- **Your assignment**: Wherever the listing holds a picture, leave it out, and copy the remainder exactly.
--- START ---
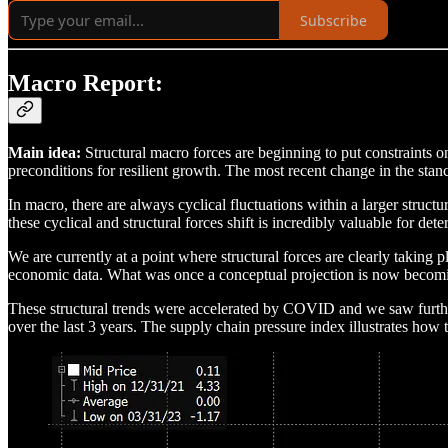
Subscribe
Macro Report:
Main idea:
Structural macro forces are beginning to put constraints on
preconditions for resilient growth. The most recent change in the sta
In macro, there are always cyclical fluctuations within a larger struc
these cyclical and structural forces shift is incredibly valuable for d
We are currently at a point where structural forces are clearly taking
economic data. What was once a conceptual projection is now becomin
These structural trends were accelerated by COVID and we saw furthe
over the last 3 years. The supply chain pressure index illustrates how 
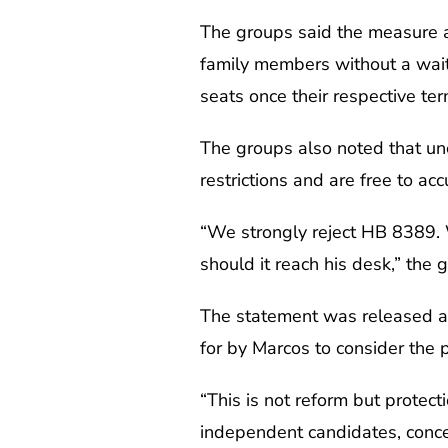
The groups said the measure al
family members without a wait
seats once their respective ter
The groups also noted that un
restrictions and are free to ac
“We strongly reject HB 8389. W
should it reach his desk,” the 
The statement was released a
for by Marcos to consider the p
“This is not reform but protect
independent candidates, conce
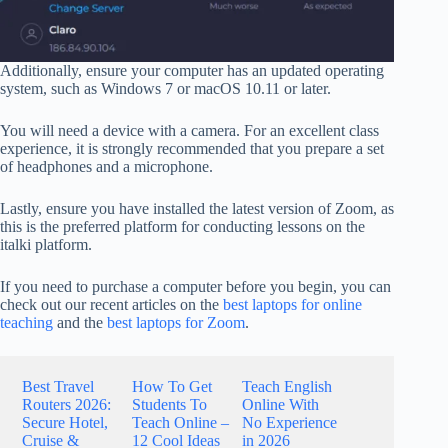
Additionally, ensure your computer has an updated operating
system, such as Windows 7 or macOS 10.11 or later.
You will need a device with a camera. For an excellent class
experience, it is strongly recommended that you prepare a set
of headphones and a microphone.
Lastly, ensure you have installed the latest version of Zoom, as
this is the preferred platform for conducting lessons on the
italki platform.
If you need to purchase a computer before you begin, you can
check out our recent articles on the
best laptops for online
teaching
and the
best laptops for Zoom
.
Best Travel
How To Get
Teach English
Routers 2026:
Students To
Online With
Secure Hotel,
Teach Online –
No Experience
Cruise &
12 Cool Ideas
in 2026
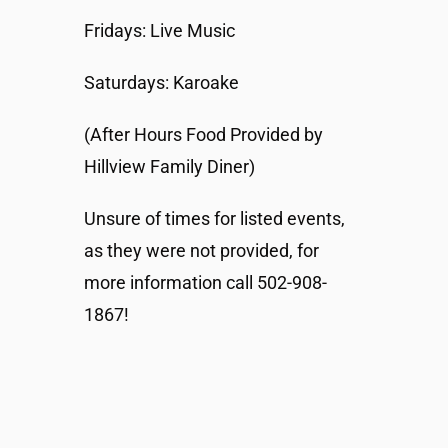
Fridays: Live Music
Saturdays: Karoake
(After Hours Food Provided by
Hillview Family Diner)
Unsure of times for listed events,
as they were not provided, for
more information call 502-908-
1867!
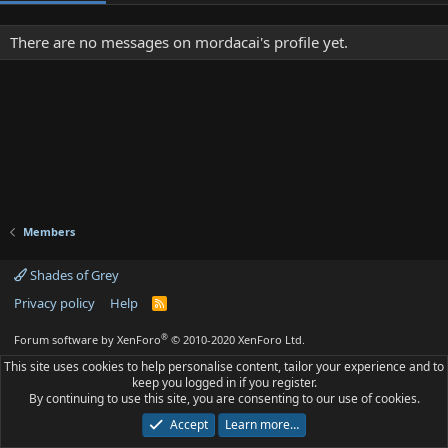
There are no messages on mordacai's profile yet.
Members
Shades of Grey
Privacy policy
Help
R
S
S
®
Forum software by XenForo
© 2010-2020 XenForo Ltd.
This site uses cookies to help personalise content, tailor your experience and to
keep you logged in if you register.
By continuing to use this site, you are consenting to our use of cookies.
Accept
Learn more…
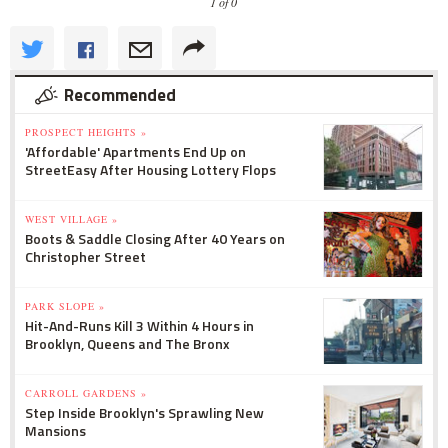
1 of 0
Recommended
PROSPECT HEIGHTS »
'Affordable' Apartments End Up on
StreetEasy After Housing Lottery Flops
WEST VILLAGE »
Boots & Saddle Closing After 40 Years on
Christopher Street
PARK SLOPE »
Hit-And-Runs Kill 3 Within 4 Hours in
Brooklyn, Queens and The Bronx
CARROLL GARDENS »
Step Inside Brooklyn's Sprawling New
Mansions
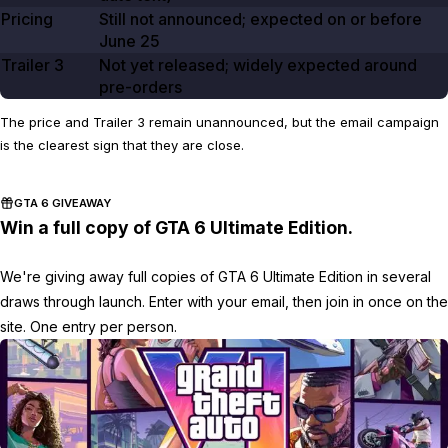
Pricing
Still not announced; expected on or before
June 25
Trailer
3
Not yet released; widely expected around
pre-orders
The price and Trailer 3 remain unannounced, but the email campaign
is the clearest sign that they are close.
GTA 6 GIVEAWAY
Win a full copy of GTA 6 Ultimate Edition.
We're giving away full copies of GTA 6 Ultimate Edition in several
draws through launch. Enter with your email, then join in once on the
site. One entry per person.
--- END ---
- **Exercise output**:
Subscribe
Macro Report:
Main idea:
Structural macro forces are beginning to put constraints on
preconditions for resilient growth. The most recent change in the sta
In macro, there are always cyclical fluctuations within a larger struc
these cyclical and structural forces shift is incredibly valuable for d
We are currently at a point where structural forces are clearly taking
economic data. What was once a conceptual projection is now becomin
These structural trends were accelerated by COVID and we saw furthe
over the last 3 years. The supply chain pressure index illustrates how 
The groups said the measure al
family members without a wait
seats once their respective ter
The groups also noted that un
restrictions and are free to ac
“We strongly reject HB 8389. W
should it reach his desk,” the 
The statement was released a
for by Marcos to consider the p
“This is not reform but protect
independent candidates, conce
Additionally, ensure your computer has an updated operating
system, such as Windows 7 or macOS 10.11 or later.
You will need a device with a camera. For an excellent class
experience, it is strongly recommended that you prepare a set
of headphones and a microphone.
Lastly, ensure you have installed the latest version of Zoom, as
this is the preferred platform for conducting lessons on the
italki platform.
If you need to purchase a computer before you begin, you can
check out our recent articles on the
best laptops for online
teaching
and the
best laptops for Zoom
.
Best Travel
How To Get
Teach English
Routers 2026:
Students To
Online With
Secure Hotel,
Teach Online –
No Experience
Cruise &
12 Cool Ideas
in 2026
Fridays: Live Music
Saturdays: Karoake
(After Hours Food Provided by
Hillview Family Diner)
Unsure of times for listed events,
as they were not provided, for
more information call 502-908-
1867!
There are no messages on mordacai's profile yet.
Members
Shades of Grey
Privacy policy
Help
R
S
S
®
Forum software by XenForo
© 2010-2020 XenForo Ltd.
This site uses cookies to help personalise content, tailor your experience and to
keep you logged in if you register.
By continuing to use this site, you are consenting to our use of cookies.
Accept
Learn more…
1 of 0
Recommended
PROSPECT HEIGHTS »
'Affordable' Apartments End Up on
StreetEasy After Housing Lottery Flops
WEST VILLAGE »
Boots & Saddle Closing After 40 Years on
Christopher Street
PARK SLOPE »
Hit-And-Runs Kill 3 Within 4 Hours in
Brooklyn, Queens and The Bronx
CARROLL GARDENS »
Step Inside Brooklyn's Sprawling New
Mansions
Pricing
Still not announced; expected on or before
June 25
Trailer
3
Not yet released; widely expected around
pre-orders
The price and Trailer 3 remain unannounced, but the email campaign
is the clearest sign that they are close.
GTA 6 GIVEAWAY
Win a full copy of GTA 6 Ultimate Edition.
We're giving away full copies of GTA 6 Ultimate Edition in several
draws through launch. Enter with your email, then join in once on the
site. One entry per person.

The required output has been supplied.